Started by ervin, 15:11, 01 August 13

Previous topic - Next topic

0 Members and 1 Guest are viewing this topic.

ervin

Hi everyone.

I'm almost certain I've seen code before that puts the CPC's screen into "spectrum mode".
I'm not talking about 32x32, but about 32x24 (but 32x25 would be better).

Can anyone help me out with some code to enable this mode?

Also (possible dumb question alert!!!) does changing to such a mode free up some memory?
Or are we still dealing with 16K worth of screen to update? (i.e. is that narrower screen still scattered through RAM from &c000 onwards?)

Thanks for any pointers.

ralferoo

Quote from: ervin on 15:11, 01 August 13
I'm almost certain I've seen code before that puts the CPC's screen into "spectrum mode".
I'm not talking about 32x32, but about 32x24 (but 32x25 would be better).
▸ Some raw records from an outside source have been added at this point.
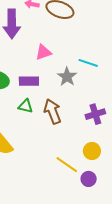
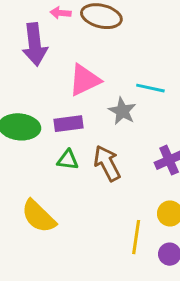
pink triangle: (43, 52) -> (85, 80), size x1.4
yellow line: (67, 165) -> (136, 237), turned 70

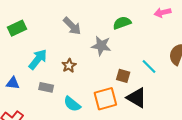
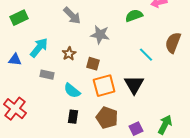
green semicircle: (122, 23) -> (134, 16), moved
brown square: (123, 76) -> (93, 64), moved
blue triangle: (13, 83) -> (15, 60), moved
black triangle: (137, 98) -> (134, 85), turned 30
out &bc01,32    : rem 32 characters wide
out &bc02,&2a  : rem horizontal position

out &bc06,24    : rem 24 characters tall

Sykobee (Briggsy)

#2
You'll want to read up on the CRTC: CRTC - CPCWiki and how in the CPC it generates memory addresses (handy table on The 6845 Cathode Ray Tube Controller (CRTC) that should be on the wiki page)


In particular, register 1 (displayed width) and register 6 (displayed height) to set the size, and then register 2 and register 7 to adjust where it appears on the screen.
(see Ralfaroo's comment above to see values to use).

It does free up memory (as a 32x24 display uses 12KB of screen memory exactly, rather than the 16000 bytes the normal CPC screen uses), but not in a single contiguous block due to how the CPC arranges its screen memory.

A standard CPC screen has 384 bytes of the 16KB memory free, but they're free in 8 different 48 byte locations in that memory due to the screen layout (see the spare start/end here: http://www.cpcmania.com/Docs/Programming/Painting_pixels_introduction_to_video_memory.htm). You can see from this that reducing the screen height to 24 characters frees up a bit more memory (an extra 80 bytes) in each of those 8 locations.

This new mode similarly scatters the display memory throughout the 16KB block, but you only need to update 12KB of it to update what is shown on the screen. Reducing the screen width to 32 characters (64 bytes) means that each MemoryRow* in the screen display is now only 64*24 bytes (1536 bytes) rather than 80*24 bytes (1920 bytes). This gives you 8 areas of 512 bytes that you can use for whatever you want - for example graphics storage, lookup tables, etc.


Unless you start scrolling the screen using the CRTC.  I'll leave that for someone who knows more about that aspect than me.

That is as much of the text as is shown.